I sat my husband down for an honest chat about the highs and lows of life as Dad to a 12-week-old baby …
In the early days of this blog, while 25 weeks pregnant, I interviewed my husband about impending Fatherhood. Six months later, now with a 12-week-old daughter, I’ve asked him for the truth about being a new Dad …
Me: Well, here we are again. Let’s get straight into it! First. Without any gory details, how was the birth for you?
Husband: Looking back on it – magical. I was grateful it went – relatively – as smoothly as possible, with no complications and our baby born healthy. I only look back on it as a special experience.
But, I do remember when living it that the last hour and the pushing part was the most horrible experience, seeing someone you love so much in pain.
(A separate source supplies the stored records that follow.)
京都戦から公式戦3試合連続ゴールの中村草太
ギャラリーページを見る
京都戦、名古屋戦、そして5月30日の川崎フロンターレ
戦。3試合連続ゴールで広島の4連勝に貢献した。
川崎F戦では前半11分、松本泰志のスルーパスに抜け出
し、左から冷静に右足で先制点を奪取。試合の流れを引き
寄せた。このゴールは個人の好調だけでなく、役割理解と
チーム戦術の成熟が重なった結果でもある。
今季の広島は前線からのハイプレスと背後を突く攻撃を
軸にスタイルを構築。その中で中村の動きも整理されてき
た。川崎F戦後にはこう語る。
Randomly, the minute it was over and I saw you were ok, I almost instantly forgot that pain in my stomach from seeing you go through so much.
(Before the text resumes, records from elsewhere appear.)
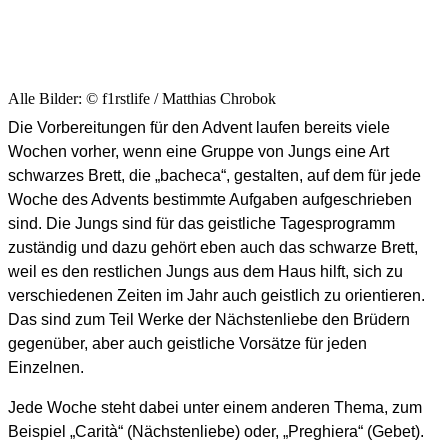
Alle Bilder: © f1rstlife / Matthias Chrobok
Die Vorbereitungen für den Advent laufen bereits viele
Wochen vorher, wenn eine Gruppe von Jungs eine Art
schwarzes Brett, die „bacheca“, gestalten, auf dem für jede
Woche des Advents bestimmte Aufgaben aufgeschrieben
sind. Die Jungs sind für das geistliche Tagesprogramm
zuständig und dazu gehört eben auch das schwarze Brett,
weil es den restlichen Jungs aus dem Haus hilft, sich zu
verschiedenen Zeiten im Jahr auch geistlich zu orientieren.
Das sind zum Teil Werke der Nächstenliebe den Brüdern
gegenüber, aber auch geistliche Vorsätze für jeden
Einzelnen.
Jede Woche steht dabei unter einem anderen Thema, zum
Beispiel „Carità“ (Nächstenliebe) oder, „Preghiera“ (Gebet).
As a Dad during birth, you’re totally in the hands of other people: the doctor, midwife and nurse. And, your wife is doing all the work. As the man you think “everyone else in this room is doing something and I’m just watching.” BUT. In my head I’d prepared for all birth scenarios. So, every time it wasn’t worst case, I felt gratitude instead of fear. I thought we could be there for 32 or 48 hours, that it could be long, painful and emotional. But as it happened so quickly, I didn’t go through that. So the birth was a pleasure. You were so strong and we were talking and joking all through it. I knew it was going to be ok.
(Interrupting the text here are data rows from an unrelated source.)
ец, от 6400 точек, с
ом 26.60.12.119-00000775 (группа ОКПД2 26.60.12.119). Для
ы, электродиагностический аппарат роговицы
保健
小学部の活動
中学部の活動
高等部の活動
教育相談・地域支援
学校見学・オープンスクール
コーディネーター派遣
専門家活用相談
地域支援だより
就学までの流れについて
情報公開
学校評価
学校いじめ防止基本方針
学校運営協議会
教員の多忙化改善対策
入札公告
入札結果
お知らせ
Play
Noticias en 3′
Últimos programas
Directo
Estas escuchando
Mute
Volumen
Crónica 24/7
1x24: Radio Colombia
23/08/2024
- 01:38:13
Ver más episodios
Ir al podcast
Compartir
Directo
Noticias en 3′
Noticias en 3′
What’s your opinion of Dutch care during childbirth?
I think it’s pretty ‘factual’. But, I suppose it has to be. You were on a monitor, we were left alone for two hours in the birthing room … the bedside care was minimal. But when they were there they were reassuring; fantastic. They couldn’t have been more brilliant in the crucial moments.
I would recommend Dutch birth to other, although I have nothing to compare it to. They couldn’t have done anything better in how they perceive a good birth to be. Although they could have more drugs on hand … But I came out of it with happiness, not thinking ‘never again’.
Last time I asked you about the highs of pregnancy. So, now, what have been the highs of Fatherhood?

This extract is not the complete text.